• _Instructions for the task_
Work out how many lines of the material below mention the word "rischi"; reply with the number only.

• _Records for the exercise_
-- -- --
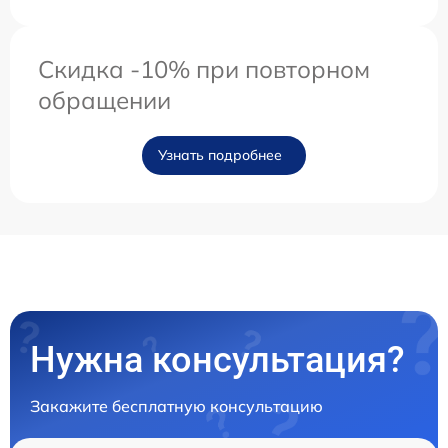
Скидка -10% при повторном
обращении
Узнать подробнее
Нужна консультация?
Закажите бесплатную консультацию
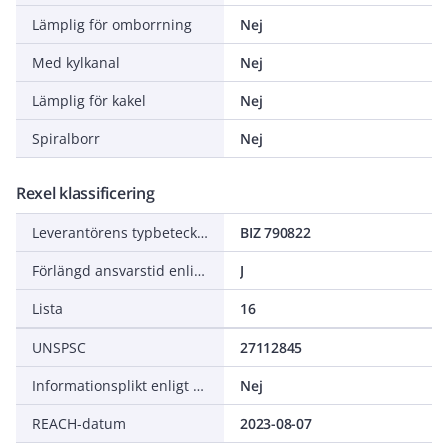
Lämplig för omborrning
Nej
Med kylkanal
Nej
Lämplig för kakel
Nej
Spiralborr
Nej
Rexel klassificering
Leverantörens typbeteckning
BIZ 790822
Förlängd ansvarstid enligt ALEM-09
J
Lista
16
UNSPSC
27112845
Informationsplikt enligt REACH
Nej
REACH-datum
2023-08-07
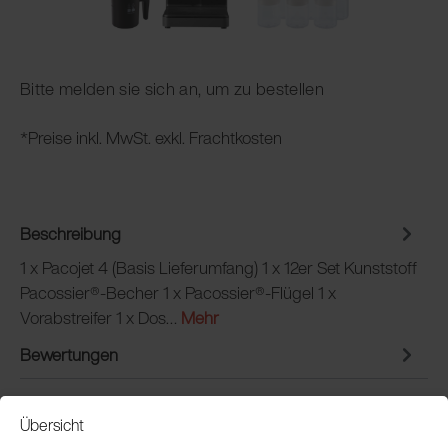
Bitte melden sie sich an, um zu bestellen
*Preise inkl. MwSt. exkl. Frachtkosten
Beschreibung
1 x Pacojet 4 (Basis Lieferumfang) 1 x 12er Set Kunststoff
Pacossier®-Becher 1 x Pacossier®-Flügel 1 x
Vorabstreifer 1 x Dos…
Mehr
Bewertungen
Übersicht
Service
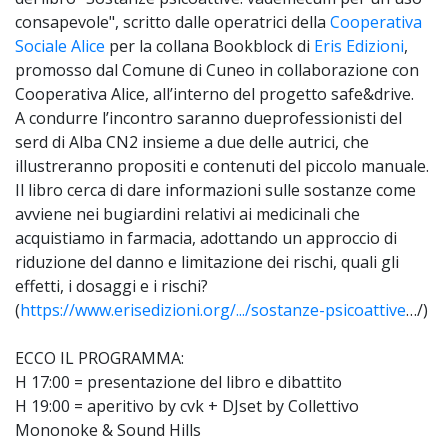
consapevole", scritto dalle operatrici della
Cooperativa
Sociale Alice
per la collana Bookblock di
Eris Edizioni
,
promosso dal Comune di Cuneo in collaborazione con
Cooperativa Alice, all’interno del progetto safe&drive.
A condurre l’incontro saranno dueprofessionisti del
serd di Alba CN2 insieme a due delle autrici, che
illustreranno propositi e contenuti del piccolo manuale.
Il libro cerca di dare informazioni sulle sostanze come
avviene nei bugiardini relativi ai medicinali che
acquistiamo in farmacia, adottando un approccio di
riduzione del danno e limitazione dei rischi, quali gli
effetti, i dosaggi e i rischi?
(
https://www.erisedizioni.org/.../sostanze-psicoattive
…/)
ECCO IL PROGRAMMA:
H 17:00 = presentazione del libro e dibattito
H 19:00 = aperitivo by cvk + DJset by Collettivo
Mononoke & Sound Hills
-- -- --
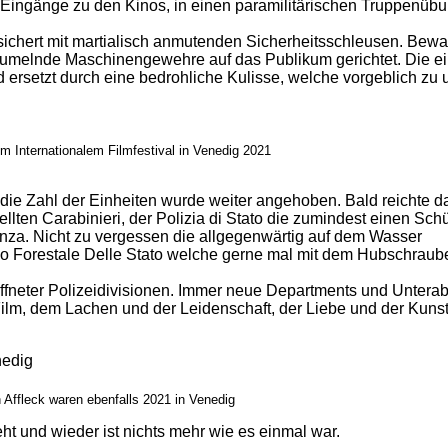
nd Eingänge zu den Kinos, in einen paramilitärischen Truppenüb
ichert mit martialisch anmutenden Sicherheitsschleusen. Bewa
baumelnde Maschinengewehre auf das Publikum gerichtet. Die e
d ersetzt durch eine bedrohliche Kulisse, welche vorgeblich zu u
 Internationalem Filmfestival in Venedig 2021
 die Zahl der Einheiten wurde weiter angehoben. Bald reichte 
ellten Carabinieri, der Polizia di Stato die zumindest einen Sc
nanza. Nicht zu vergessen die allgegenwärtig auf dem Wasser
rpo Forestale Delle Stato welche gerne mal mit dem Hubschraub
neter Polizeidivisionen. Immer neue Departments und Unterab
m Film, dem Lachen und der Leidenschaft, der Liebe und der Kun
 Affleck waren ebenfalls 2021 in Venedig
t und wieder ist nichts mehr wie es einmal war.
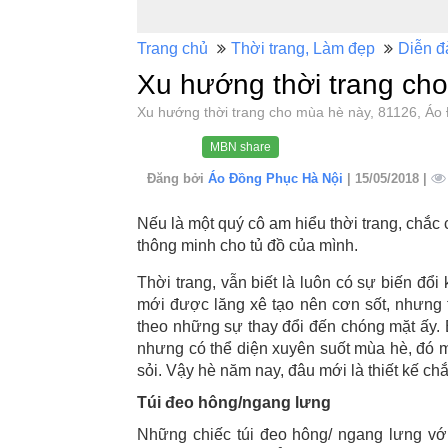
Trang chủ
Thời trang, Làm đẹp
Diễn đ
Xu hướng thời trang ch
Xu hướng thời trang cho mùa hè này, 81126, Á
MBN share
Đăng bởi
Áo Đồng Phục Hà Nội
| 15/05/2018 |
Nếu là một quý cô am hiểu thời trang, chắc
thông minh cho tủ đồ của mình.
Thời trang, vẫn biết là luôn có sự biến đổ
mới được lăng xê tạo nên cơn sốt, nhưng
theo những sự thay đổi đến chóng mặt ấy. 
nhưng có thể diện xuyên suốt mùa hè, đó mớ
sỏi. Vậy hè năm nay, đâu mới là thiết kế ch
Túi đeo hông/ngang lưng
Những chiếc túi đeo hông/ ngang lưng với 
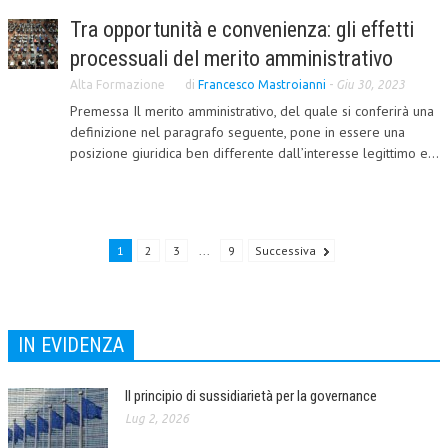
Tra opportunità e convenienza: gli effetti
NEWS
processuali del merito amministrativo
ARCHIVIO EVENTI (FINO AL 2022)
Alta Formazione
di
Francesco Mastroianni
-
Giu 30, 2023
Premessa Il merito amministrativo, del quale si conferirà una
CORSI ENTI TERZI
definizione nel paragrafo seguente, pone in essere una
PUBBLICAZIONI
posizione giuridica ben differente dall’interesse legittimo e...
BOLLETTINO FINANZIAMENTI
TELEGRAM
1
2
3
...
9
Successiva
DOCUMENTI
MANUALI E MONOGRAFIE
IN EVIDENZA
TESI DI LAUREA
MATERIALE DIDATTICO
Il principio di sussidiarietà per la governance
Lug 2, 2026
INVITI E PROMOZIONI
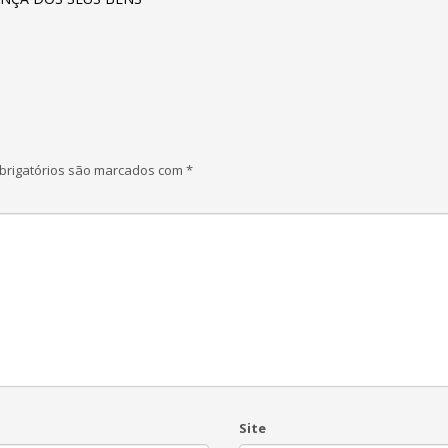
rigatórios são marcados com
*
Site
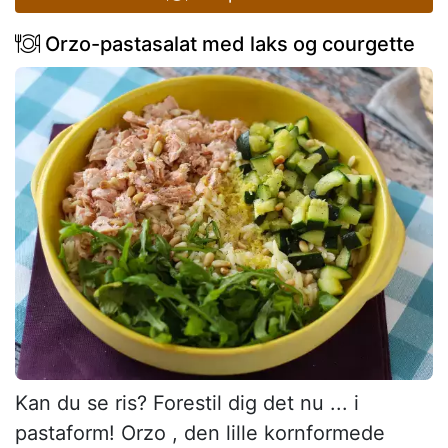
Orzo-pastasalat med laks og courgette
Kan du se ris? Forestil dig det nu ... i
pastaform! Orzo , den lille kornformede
-- -- --
• _Result for this exercise_
2